* _WORK ORDER_: Lines holding the word "pour" in the material below: count them and write the number alone.

* _EXCERPTED RECORDS_:

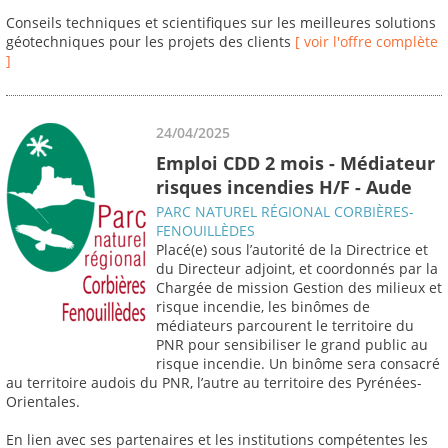
Conseils techniques et scientifiques sur les meilleures solutions
géotechniques pour les projets des clients
[ voir l'offre complète
]
24/04/2025
Emploi CDD 2 mois - Médiateur
risques incendies H/F - Aude
PARC NATUREL RÉGIONAL CORBIÈRES-
FENOUILLÈDES
Placé(e) sous l’autorité de la Directrice et
du Directeur adjoint, et coordonnés par la
Chargée de mission Gestion des milieux et
risque incendie, les binômes de
médiateurs parcourent le territoire du
PNR pour sensibiliser le grand public au
risque incendie. Un binôme sera consacré
au territoire audois du PNR, l’autre au territoire des Pyrénées-
Orientales.
En lien avec ses partenaires et les institutions compétentes les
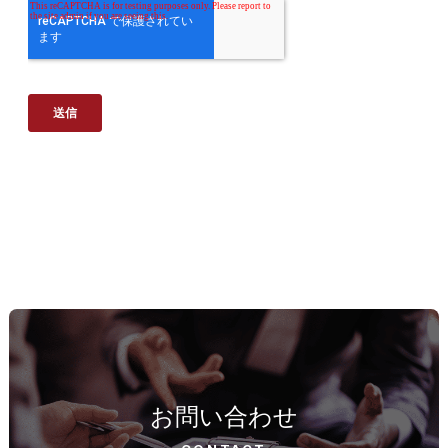
お問い合わせ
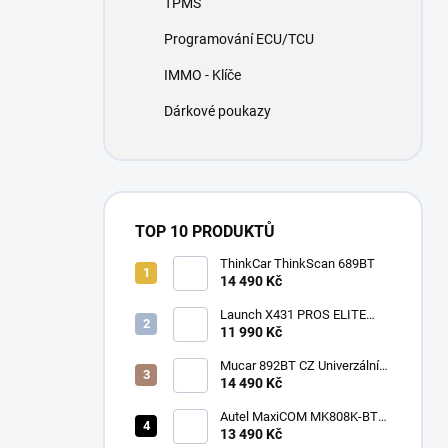
TPMS
í
p
Programování ECU/TCU
a
n
IMMO - Klíče
e
Dárkové poukazy
l
TOP 10 PRODUKTŮ
ThinkCar ThinkScan 689BT
14 490 Kč
Launch X431 PROS ELITE
2026
11 990 Kč
Mucar 892BT CZ Univerzální
diagnostika , CAN-FD, DOIP
14 490 Kč
Autel MaxiCOM MK808K-BT
CZ
13 490 Kč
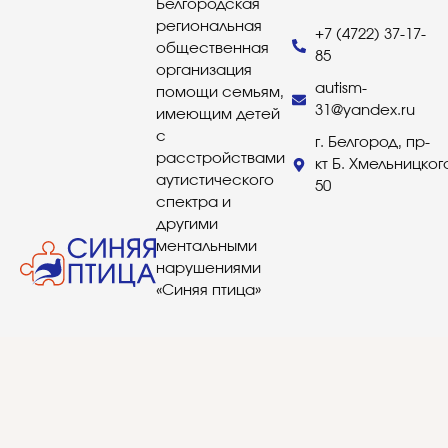
Белгородская
региональная
+7 (4722) 37-17-
общественная
85
организация
autism-
помощи семьям,
31@yandex.ru
имеющим детей
с
г. Белгород, пр-
расстройствами
кт Б. Хмельницког
аутистического
50
спектра и
другими
ментальными
нарушениями
«Синяя птица»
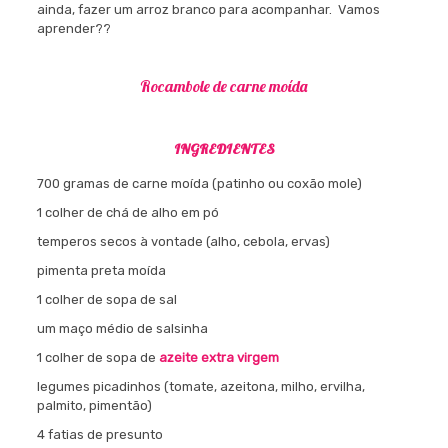
ainda, fazer um arroz branco para acompanhar. Vamos
aprender??
Rocambole de carne moída
INGREDIENTES
700 gramas de carne moída (patinho ou coxão mole)
1 colher de chá de alho em pó
temperos secos à vontade (alho, cebola, ervas)
pimenta preta moída
1 colher de sopa de sal
um maço médio de salsinha
1 colher de sopa de
azeite extra virgem
legumes picadinhos (tomate, azeitona, milho, ervilha,
palmito, pimentão)
4 fatias de presunto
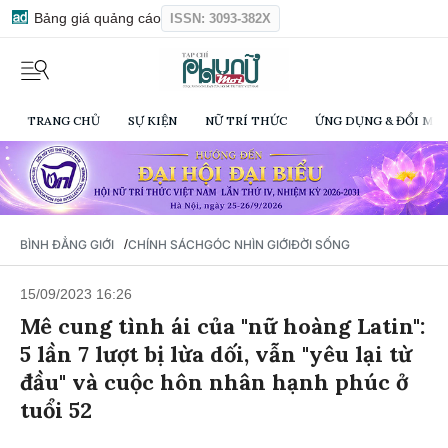
Bảng giá quảng cáo
ISSN: 3093-382X
TRANG CHỦ
SỰ KIỆN
NỮ TRÍ THỨC
ỨNG DỤNG & ĐỔI MỚI
/
BÌNH ĐẲNG GIỚI
CHÍNH SÁCH
GÓC NHÌN GIỚI
ĐỜI SỐNG
15/09/2023 16:26
Mê cung tình ái của "nữ hoàng Latin":
5 lần 7 lượt bị lừa dối, vẫn "yêu lại từ
đầu" và cuộc hôn nhân hạnh phúc ở
tuổi 52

* _EXERCISE RESULT_: 2